-------- Given data --------
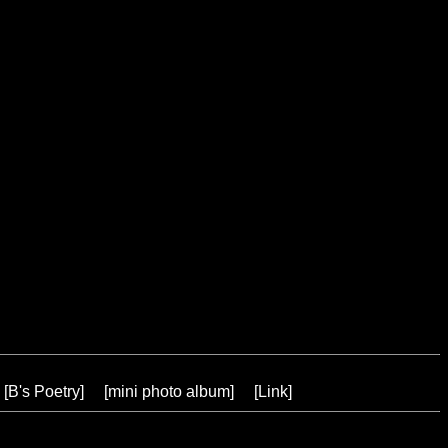
[
B's Poetry
] [
mini photo album
] [
Link
]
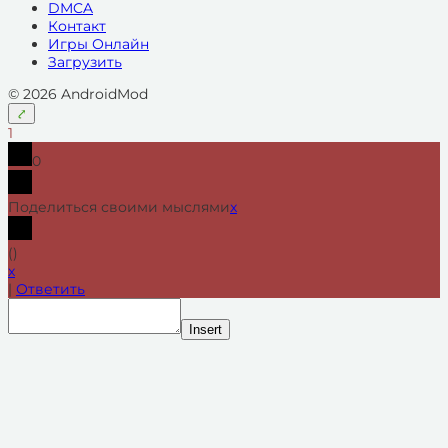
DMCA
Контакт
Игры Онлайн
Загрузить
© 2026 AndroidMod
1
0
Поделиться своими мыслями
x
(
)
x
|
Ответить
Insert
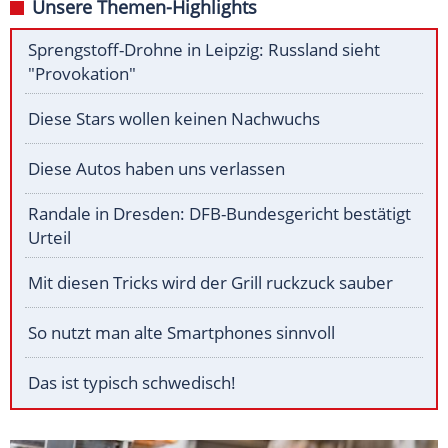
Unsere Themen-Highlights
Sprengstoff-Drohne in Leipzig: Russland sieht
"Provokation"
Diese Stars wollen keinen Nachwuchs
Diese Autos haben uns verlassen
Randale in Dresden: DFB-Bundesgericht bestätigt
Urteil
Mit diesen Tricks wird der Grill ruckzuck sauber
So nutzt man alte Smartphones sinnvoll
Das ist typisch schwedisch!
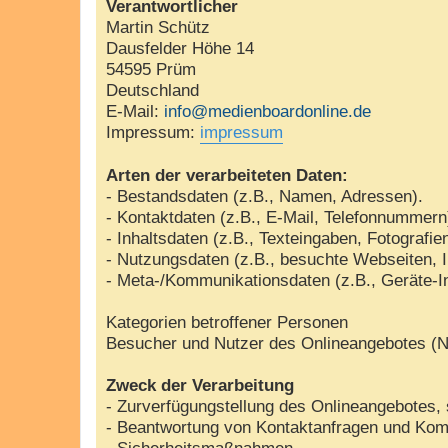
Verantwortlicher
Martin Schütz
Dausfelder Höhe 14
54595 Prüm
Deutschland
E-Mail:
info@medienboardonline.de
Impressum:
impressum
Arten der verarbeiteten Daten:
- Bestandsdaten (z.B., Namen, Adressen).
- Kontaktdaten (z.B., E-Mail, Telefonnummern
- Inhaltsdaten (z.B., Texteingaben, Fotografie
- Nutzungsdaten (z.B., besuchte Webseiten, In
- Meta-/Kommunikationsdaten (z.B., Geräte-I
Kategorien betroffener Personen
Besucher und Nutzer des Onlineangebotes (N
Zweck der Verarbeitung
- Zurverfügungstellung des Onlineangebotes, 
- Beantwortung von Kontaktanfragen und Kom
- Sicherheitsmaßnahmen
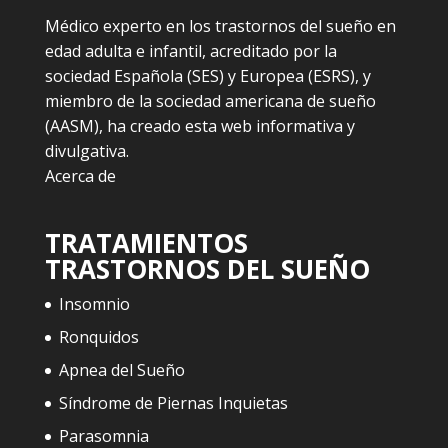
Médico experto en los trastornos del sueño en
edad adulta e infantil, acreditado por la
sociedad Española (SES) y Europea (ESRS), y
miembro de la sociedad americana de sueño
(AASM), ha creado esta web informativa y
divulgativa.
Acerca de
TRATAMIENTOS
TRASTORNOS DEL SUEÑO
Insomnio
Ronquidos
Apnea del Sueño
Síndrome de Piernas Inquietas
Parasomnia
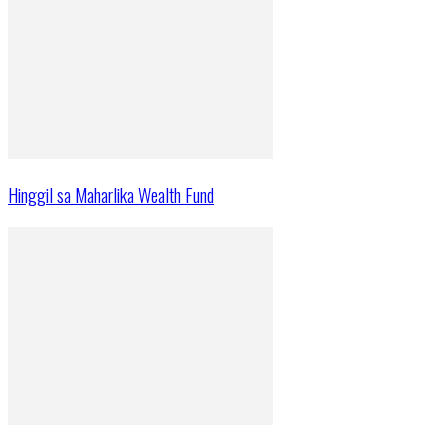
Hinggil sa Maharlika Wealth Fund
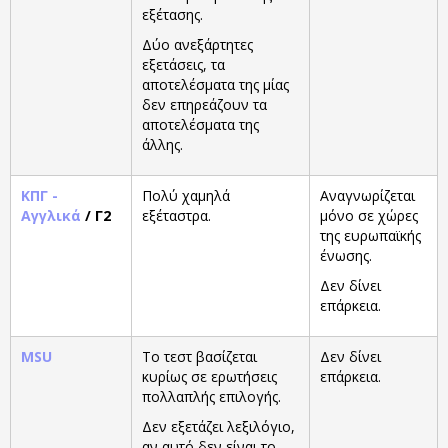
εξέτασης.
Δύο ανεξάρτητες
εξετάσεις, τα
αποτελέσματα της μίας
δεν επηρεάζουν τα
αποτελέσματα της
άλλης.
ΚΠΓ -
Πολύ χαμηλά
Αναγνωρίζεται
Αγγλικά
/ Γ2
εξέταστρα.
μόνο σε χώρες
της ευρωπαϊκής
ένωσης.
Δεν δίνει
επάρκεια.
MSU
Το τεστ βασίζεται
Δεν δίνει
κυρίως σε ερωτήσεις
επάρκεια.
πολλαπλής επιλογής.
Δεν εξετάζει λεξιλόγιο,
αν αυτό δεν είναι το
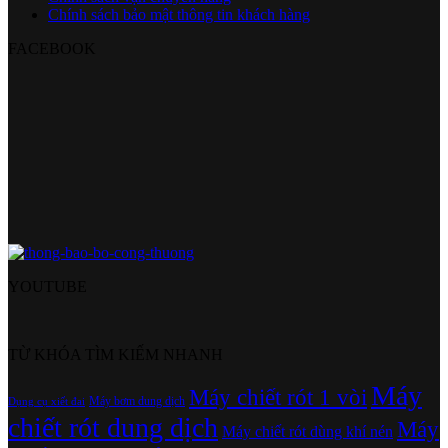
Chính sách bảo mật thông tin khách hàng
FACEBOOK
YOUTUBE
TỪ KHÓA TÌM KIẾM NHANH
Máy
Máy chiết rót 1 vòi
Máy bơm dung dịch
Dụng cụ xiết đai
chiết rót dung dịch
Máy
Máy chiết rót dùng khí nén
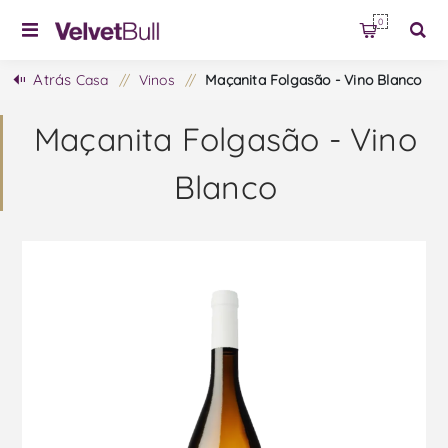
0
Atrás
Casa
/
Vinos
/
Maçanita Folgasão - Vino Blanco
Maçanita Folgasão - Vino
Blanco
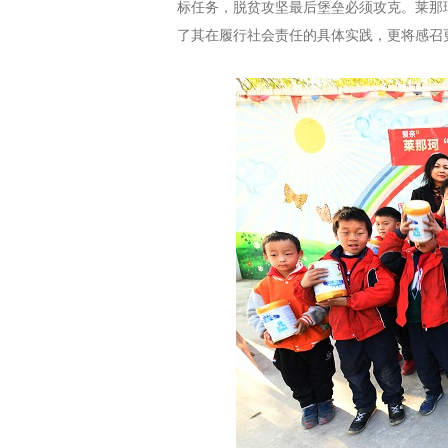
标任务，脱贫攻坚最后堡垒必须攻克。莱那
了其在履行社会责任的具体实践，更将感召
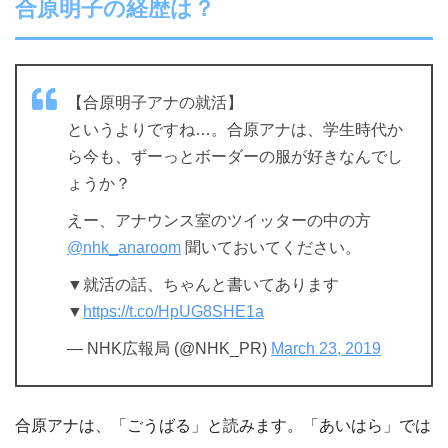
合原明子の経歴は？
【合原明子アナの就活】
というよりですね…。合原アナは、学生時代か
ら今も、ずーっとボーダーの服が好きなんでし
ょうか？
えー、アナウンス室のツイッターの中の方
@nhk_anaroom
聞いておいてください。
▼就活の話、ちゃんと書いてあります
▼
https://t.co/HpUG8SHE1a
— NHK広報局 (@NHK_PR)
March 23, 2019
合原アナは、「ごうばる」と読みます。「あいはら」では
--------
● What this task involves:
Keep the pictures out and print all the records exactly as they are.

● Response:
[
B's Poetry
] [
mini photo album
] [
Link
]
DMCA
Контакт
Игры Онлайн
Загрузить
© 2026 AndroidMod
1
0
Поделиться своими мыслями
x
(
)
x
|
Ответить
Insert
Unsere Themen-Highlights
Sprengstoff-Drohne in Leipzig: Russland sieht
"Provokation"
Diese Stars wollen keinen Nachwuchs
Diese Autos haben uns verlassen
Randale in Dresden: DFB-Bundesgericht bestätigt
Urteil
Mit diesen Tricks wird der Grill ruckzuck sauber
So nutzt man alte Smartphones sinnvoll
Das ist typisch schwedisch!
Verantwortlicher
Martin Schütz
Dausfelder Höhe 14
54595 Prüm
Deutschland
E-Mail:
info@medienboardonline.de
Impressum:
impressum
Arten der verarbeiteten Daten:
- Bestandsdaten (z.B., Namen, Adressen).
- Kontaktdaten (z.B., E-Mail, Telefonnummern
- Inhaltsdaten (z.B., Texteingaben, Fotografie
- Nutzungsdaten (z.B., besuchte Webseiten, In
- Meta-/Kommunikationsdaten (z.B., Geräte-I
Kategorien betroffener Personen
Besucher und Nutzer des Onlineangebotes (N
Zweck der Verarbeitung
- Zurverfügungstellung des Onlineangebotes, 
- Beantwortung von Kontaktanfragen und Kom
- Sicherheitsmaßnahmen
Médico experto en los trastornos del sueño en
edad adulta e infantil, acreditado por la
sociedad Española (SES) y Europea (ESRS), y
miembro de la sociedad americana de sueño
(AASM), ha creado esta web informativa y
divulgativa.
Acerca de
TRATAMIENTOS
TRASTORNOS DEL SUEÑO
Insomnio
Ronquidos
Apnea del Sueño
Síndrome de Piernas Inquietas
Parasomnia
Hinggil sa Maharlika Wealth Fund
εξέτασης.
Δύο ανεξάρτητες
εξετάσεις, τα
αποτελέσματα της μίας
δεν επηρεάζουν τα
αποτελέσματα της
άλλης.
ΚΠΓ -
Πολύ χαμηλά
Αναγνωρίζεται
Αγγλικά
/ Γ2
εξέταστρα.
μόνο σε χώρες
της ευρωπαϊκής
ένωσης.
Δεν δίνει
επάρκεια.
MSU
Το τεστ βασίζεται
Δεν δίνει
κυρίως σε ερωτήσεις
επάρκεια.
πολλαπλής επιλογής.
Δεν εξετάζει λεξιλόγιο,
αν αυτό δεν είναι το
Chính sách bảo mật thông tin khách hàng
FACEBOOK
YOUTUBE
TỪ KHÓA TÌM KIẾM NHANH
Máy
Máy chiết rót 1 vòi
Máy bơm dung dịch
Dụng cụ xiết đai
chiết rót dung dịch
Máy
Máy chiết rót dùng khí nén
0
Atrás
Casa
/
Vinos
/
Maçanita Folgasão - Vino Blanco
Maçanita Folgasão - Vino
Blanco
标任务，脱贫攻坚最后堡垒必须攻克。莱那
了其在履行社会责任的具体实践，更将感召
合原明子の経歴は？
【合原明子アナの就活】
というよりですね…。合原アナは、学生時代か
ら今も、ずーっとボーダーの服が好きなんでし
ょうか？
えー、アナウンス室のツイッターの中の方
@nhk_anaroom
聞いておいてください。
▼就活の話、ちゃんと書いてあります
▼
https://t.co/HpUG8SHE1a
— NHK広報局 (@NHK_PR)
March 23, 2019
合原アナは、「ごうばる」と読みます。「あいはら」では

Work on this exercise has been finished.